*** Opening Available records ***
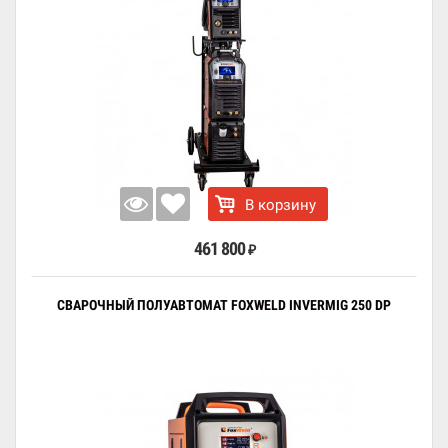
В корзину
461 800
₽
СВАРОЧНЫЙ ПОЛУАВТОМАТ FOXWELD INVERMIG 250 DP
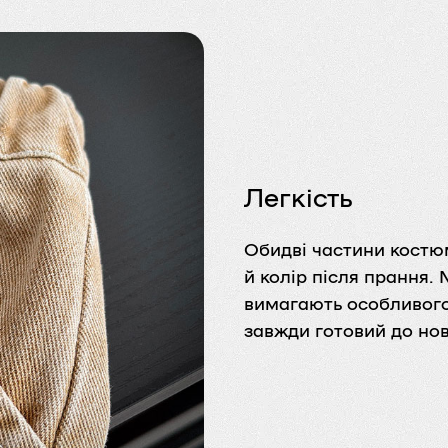
Легкість
Обидві частини костю
й колір після прання.
вимагають особливог
завжди готовий до нов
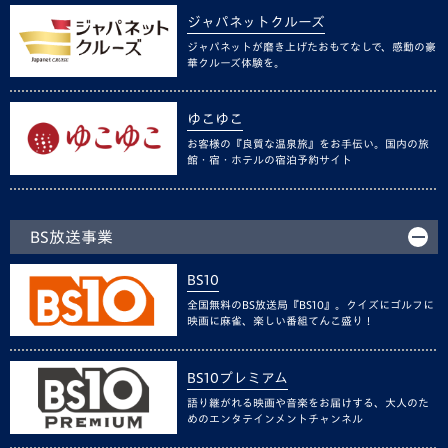
ジャパネットクルーズ
ジャパネットが磨き上げたおもてなしで、感動の豪
華クルーズ体験を。
ゆこゆこ
お客様の『良質な温泉旅』をお手伝い。国内の旅
館・宿・ホテルの宿泊予約サイト
BS放送事業
BS10
全国無料のBS放送局『BS10』。クイズにゴルフに
映画に麻雀、楽しい番組てんこ盛り！
BS10プレミアム
語り継がれる映画や音楽をお届けする、大人のた
めのエンタテインメントチャンネル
*** Closing Available records ***
Aim of the task>
The required output is the exact run of lines from the one with "ジャパネットが磨き上げたおもてなしで、感動の豪" through the final line of the entries.

Solution to the exercise>
ジャパネットが磨き上げたおもてなしで、感動の豪
華クルーズ体験を。
ゆこゆこ
お客様の『良質な温泉旅』をお手伝い。国内の旅
館・宿・ホテルの宿泊予約サイト
BS放送事業
BS10
全国無料のBS放送局『BS10』。クイズにゴルフに
映画に麻雀、楽しい番組てんこ盛り！
BS10プレミアム
語り継がれる映画や音楽をお届けする、大人のた
めのエンタテインメントチャンネル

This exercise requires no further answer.